Mary Gaffney, RN and Nurse Navigator at the Chancellor Center for Oncology
According to the American Cancer Society, lung cancer is the leading cause of cancer death among both men and women. Each year, more people die of lung cancer than of colon, breast, and prostate cancers combined.
An annual test for lung cancer intended for long-term smokers is now being recommended by major medical organizations, including the U.S. Preventive Services Task Force. Low-dose CT, offered by Deaconess Hospital, can help detect lung cancer at its earliest, most-treatable stages.
Low-dose CT is a lung cancer screening option available to higher-risk patients that utilizes much lower radiation than a typical CT scan—up to 70-90% less—and can find lung cancer in early, more-treatable stages.
To be eligible for the screening, you must have the following risk factors:
All three criteria must be met for this testing. Because the test does involve some radiation, the risk for lung cancer must be higher than the overall lifetime radiation risk. The “pack-year history” is determined by calculating how many packs of cigarettes per day have been smoked for what number of years. For example, if an individual started smoking at age 20, and smoked a pack a day until age 50, that would be 30 pack years. If that same person smoked 2 packs per day, 30 pack years would be reached by age 35.

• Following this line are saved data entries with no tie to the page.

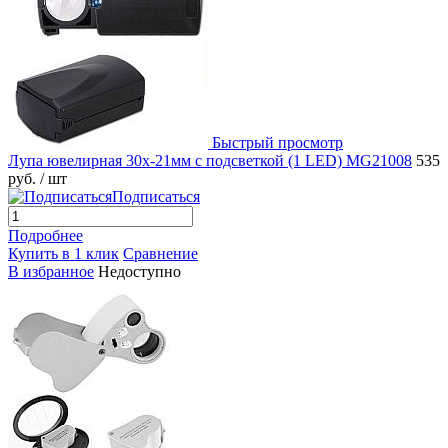
Быстрый просмотр
Лупа ювелирная 30х-21мм с подсветкой (1 LED) MG21008
535
руб.
/ шт
Подписаться
Подробнее
Купить в 1 клик
Сравнение
В избранное
Недоступно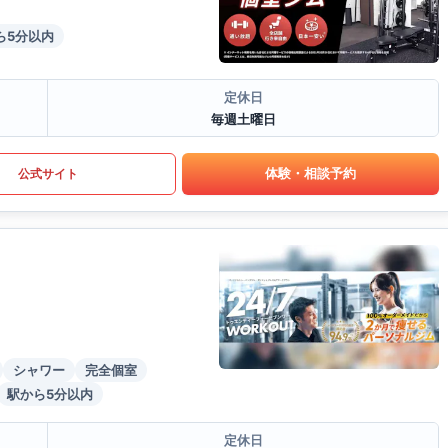
ら5分以内
定休日
毎週土曜日
体験・相談予約
公式サイト
シャワー
完全個室
駅から5分以内
定休日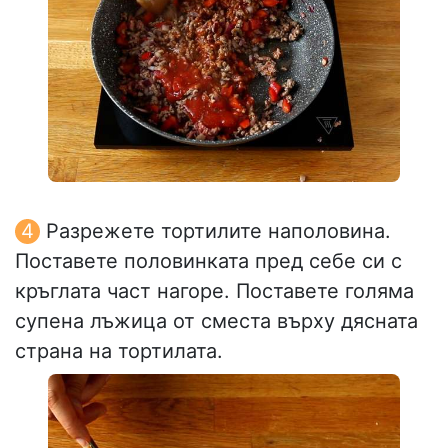
Разрежете тортилите наполовина.
Поставете половинката пред себе си с
кръглата част нагоре. Поставете голяма
супена лъжица от сместа върху дясната
страна на тортилата.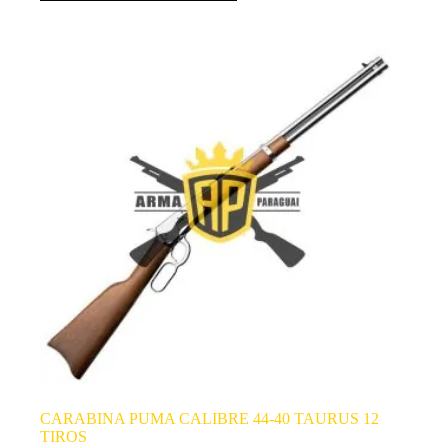
CARABINA PUMA CALIBRE 44-40 TAURUS 12
TIROS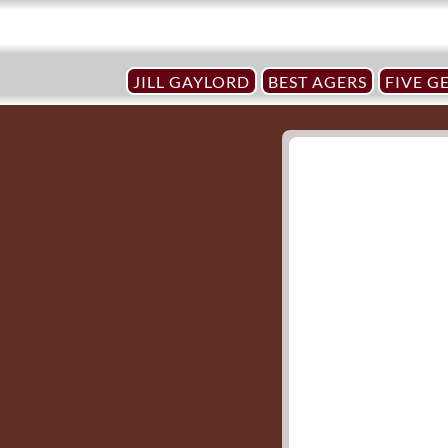
JILL GAYLORD
BEST AGERS
FIVE G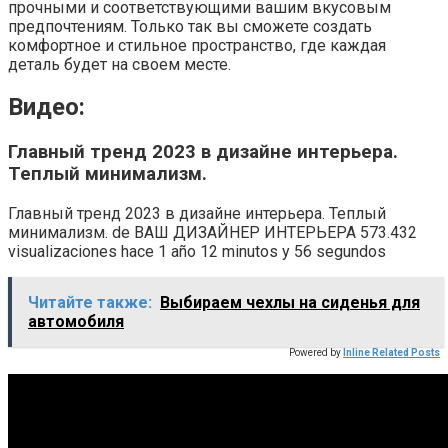
прочными и соответствующими вашим вкусовым
предпочтениям. Только так вы сможете создать
комфортное и стильное пространство, где каждая
деталь будет на своем месте.
Видео:
Главный тренд 2023 в дизайне интерьера.
Теплый минимализм.
Главный тренд 2023 в дизайне интерьера. Теплый
минимализм. de ВАШ ДИЗАЙНЕР ИНТЕРЬЕРА 573.432
visualizaciones hace 1 año 12 minutos y 56 segundos
Читайте также:
Выбираем чехлы на сиденья для
автомобиля
Powered by
Inline Related Posts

Be between the ages of 55-74
Have a 30 pack-year history or more (details below)
Be currently smoking or have smoked within the last 15 years
If someone thinks they may be a good candidate for the test, getting started with the process is easy. The first step is to call the Nurse Navigator at Chancellor Center for Oncology at 812-858-2268. The test takes place at the Deaconess Hospital main campus at 600 Mary Street in Evansville, Indiana. The testing appointment will last less than 30 minutes.

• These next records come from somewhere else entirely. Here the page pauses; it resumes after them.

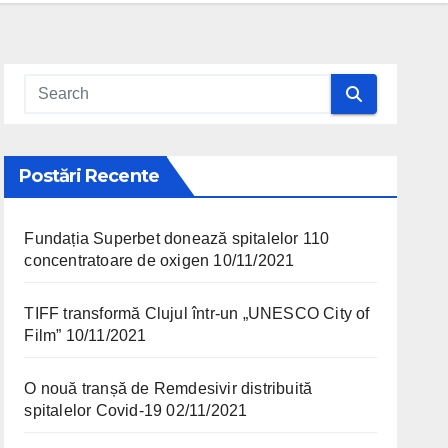
Postări Recente
Fundația Superbet donează spitalelor 110
concentratoare de oxigen
10/11/2021
TIFF transformă Clujul într-un „UNESCO City of
Film”
10/11/2021
O nouă tranșă de Remdesivir distribuită
spitalelor Covid-19
02/11/2021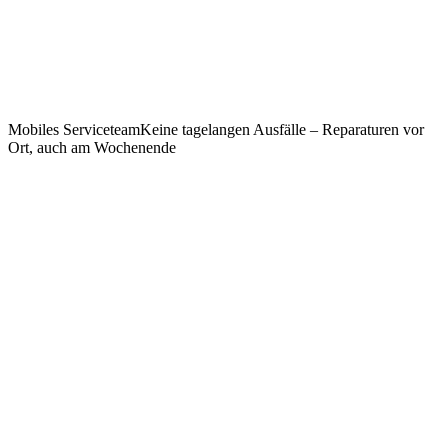
Mobiles Serviceteam
Keine tagelangen Ausfälle – Reparaturen vor
Ort, auch am Wochenende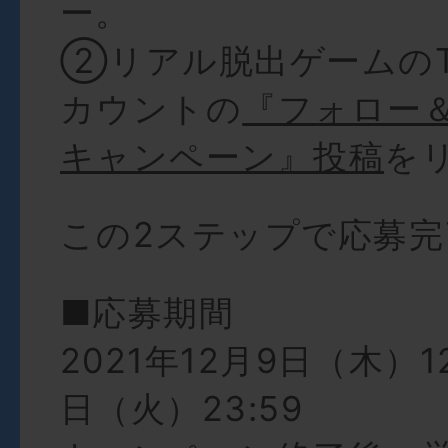
ー。
②リアル脱出ゲームのTw
カウントの
『フォロー
キャンペーン』投稿
を
この2ステップで応募完
■応募期間
2021年12月9日（木）12
日（火）23:59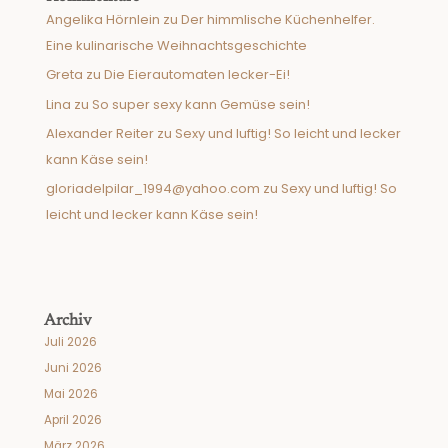
Angelika Hörnlein
zu
Der himmlische Küchenhelfer.
Eine kulinarische Weihnachtsgeschichte
Greta
zu
Die Eierautomaten lecker-Ei!
Lina
zu
So super sexy kann Gemüse sein!
Alexander Reiter
zu
Sexy und luftig! So leicht und lecker
kann Käse sein!
gloriadelpilar_1994@yahoo.com
zu
Sexy und luftig! So
leicht und lecker kann Käse sein!
Archiv
Juli 2026
Juni 2026
Mai 2026
April 2026
März 2026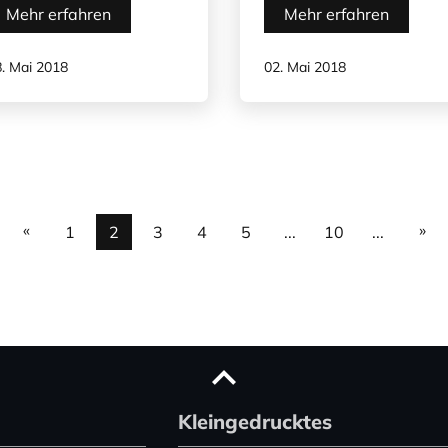
Mehr erfahren
Mehr erfahren
. Mai 2018
02. Mai 2018
«
»
1
2
3
4
5
...
10
...
Kleingedrucktes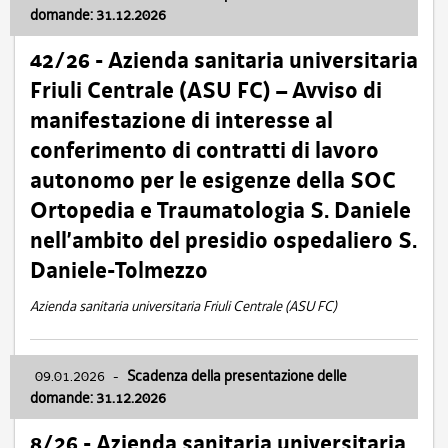
domande: 31.12.2026
42/26 - Azienda sanitaria universitaria
Friuli Centrale (ASU FC) – Avviso di
manifestazione di interesse al
conferimento di contratti di lavoro
autonomo per le esigenze della SOC
Ortopedia e Traumatologia S. Daniele
nell’ambito del presidio ospedaliero S.
Daniele-Tolmezzo
Azienda sanitaria universitaria Friuli Centrale (ASU FC)
09.01.2026
-
Scadenza della presentazione delle
domande: 31.12.2026
8/26 - Azienda sanitaria universitaria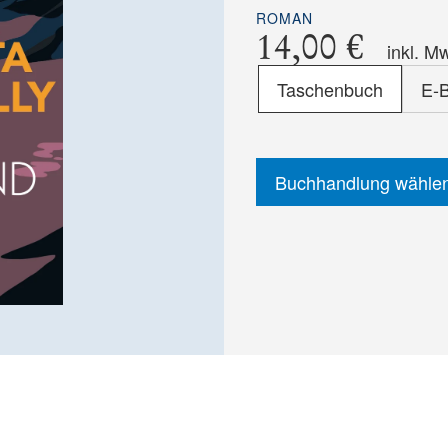
ROMAN
14,00 €
inkl. M
Format
Taschenbuch
E-
-
ISBN
Buchhandlung wähle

The results are interpreted by a board certified radiologist, and are also presented to the Deaconess Multidisciplinary Lung Nodule Review Board where each patient’s scan and history is individually reviewed. The patient is then called with results and recommendations, and both the patient and their primary care physician will receive copies of the results.

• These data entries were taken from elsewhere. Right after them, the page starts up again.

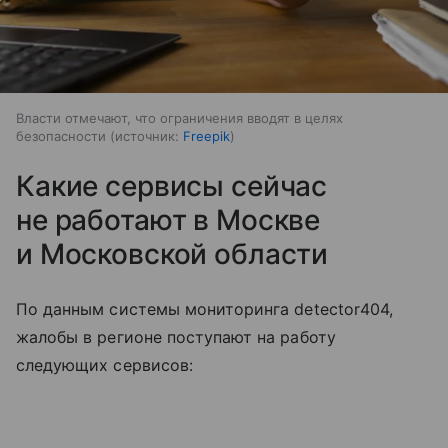
Власти отмечают, что ограничения вводят в целях
безопасности
источник:
Freepik
Какие сервисы сейчас
не работают в Москве
и Московской области
По данным системы мониторинга detector404,
жалобы в регионе поступают на работу
следующих сервисов: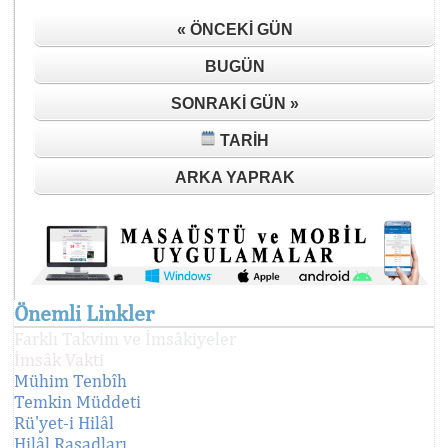
« ÖNCEKI GÜN
BUGÜN
SONRAKI GÜN »
TARIH
ARKA YAPRAK
Önemli Linkler
Farklı Takvim ve İmsâkiyeler
İmsâk Vakti
Mühim Tenbîh
Temkin Müddeti
Rü'yet-i Hilâl
Hilâl Rasadları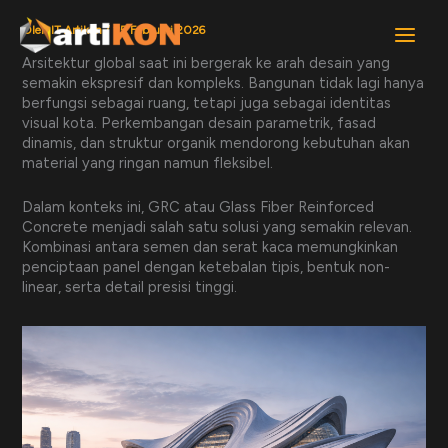
Lewati
ke
Oleh
IT Artikon
/
25 Februari 2026
konten
Arsitektur global saat ini bergerak ke arah desain yang
semakin ekspresif dan kompleks. Bangunan tidak lagi hanya
berfungsi sebagai ruang, tetapi juga sebagai identitas
visual kota. Perkembangan desain parametrik, fasad
dinamis, dan struktur organik mendorong kebutuhan akan
material yang ringan namun fleksibel.
Dalam konteks ini, GRC atau Glass Fiber Reinforced
Concrete menjadi salah satu solusi yang semakin relevan.
Kombinasi antara semen dan serat kaca memungkinkan
penciptaan panel dengan ketebalan tipis, bentuk non-
linear, serta detail presisi tinggi.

Many insurance companies currently pay for the screenings, and more are expected to do so soon. Staff at the Chancellor Center will work with individuals’ insurance companies to determine coverage, and handle billing. If someone wants this test and is a good candidate, and their insurance doesn’t cover the test, we will work with patients on affordable payment options. We want this life-saving service to be available to as many people as possible.